What I would like to see in 2004
Don Box started it… I think it would be fun to continue…
Some things I would like to see in 2004:
1: WAY Cheaper plasma flat screen computer monitors and TV’s. I want them – I need them – just won’t spend the money.
2: WAY Cheaper music downloading. 99cents a song still isn’t a big bargain.
3: A really good (and affordable) Virtual Reality set pluggable for first person gaming and the virtual office. I have been wanting that since Wolfenstein and since Duncan and I created a Doom map of our rented house.
4: Eye Glasses that project a huge computer display but is also positionally sensitive. I’ve seen glasses that project onto your eye, however, I haven’t seen any that are positionally sensitive – I don’t want the screen to move when I move my head and I want to control the opacity of the image like I can with video card.
5: More kids games for the Xbox. I’m not talking E or T games – how about something educational?
6: Less violence on TV. The world screams when there is any form of sexual context on TV shows but we seem to be complacent with violence – not just in movies, but in kid shows and the news.
7: WAY better functionality in tablets. I have a tablet, but can’t stand to use it. It’s NOT instant on, it doesn’t have biometrics (so that I don’t have to continually type in my complex passwords), the screens are too small, and the processors are no where near powerful enough. I have to force myself to use it.

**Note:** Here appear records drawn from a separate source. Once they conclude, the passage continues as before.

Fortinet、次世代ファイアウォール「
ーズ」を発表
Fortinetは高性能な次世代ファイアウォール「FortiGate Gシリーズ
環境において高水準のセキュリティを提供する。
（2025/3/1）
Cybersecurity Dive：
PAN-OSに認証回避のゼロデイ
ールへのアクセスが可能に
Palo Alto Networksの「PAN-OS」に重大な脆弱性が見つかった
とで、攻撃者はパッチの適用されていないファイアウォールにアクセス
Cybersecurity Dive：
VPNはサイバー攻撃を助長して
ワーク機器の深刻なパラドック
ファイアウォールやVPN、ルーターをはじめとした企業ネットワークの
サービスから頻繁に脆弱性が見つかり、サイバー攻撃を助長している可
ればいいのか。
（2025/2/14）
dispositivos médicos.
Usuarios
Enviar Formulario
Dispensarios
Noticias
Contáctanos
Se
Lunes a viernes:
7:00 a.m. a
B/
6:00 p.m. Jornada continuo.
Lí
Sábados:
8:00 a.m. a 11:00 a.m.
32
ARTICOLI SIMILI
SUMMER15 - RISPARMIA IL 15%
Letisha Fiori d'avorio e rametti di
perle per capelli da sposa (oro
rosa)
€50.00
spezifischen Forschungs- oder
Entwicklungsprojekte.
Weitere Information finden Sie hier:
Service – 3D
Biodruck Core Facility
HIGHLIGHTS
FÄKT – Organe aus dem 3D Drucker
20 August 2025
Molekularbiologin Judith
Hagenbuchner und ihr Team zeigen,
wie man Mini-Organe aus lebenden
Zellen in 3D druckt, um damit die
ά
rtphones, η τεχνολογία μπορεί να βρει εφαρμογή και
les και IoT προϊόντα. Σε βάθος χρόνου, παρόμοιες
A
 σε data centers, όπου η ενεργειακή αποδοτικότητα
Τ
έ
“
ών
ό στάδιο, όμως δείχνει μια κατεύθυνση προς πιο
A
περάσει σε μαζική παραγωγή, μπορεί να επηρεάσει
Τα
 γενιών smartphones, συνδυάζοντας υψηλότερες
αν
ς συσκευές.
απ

8: Better Office 2003 functionality on tablet PC’s. Kinda sucks that I can’t really use hand-writing capabilities in all Office applications. I would like to see all Office applications as aware of the tablet as OneNote and MindManager for the Tablet.
9: More services from Google. Google has the keys that will allow us to unlock the ability to extract discrete facts from chaos – and this is the ultimate key to moving forward the way we develop software.
10. A search engine from Microsoft. As I love using Google to search Microsoft, I can’t see why Microsoft can’t create a good search engine. Even in products such as Sharepoint the signal to noise ratio of the result sets is terrible and at best irrelevant.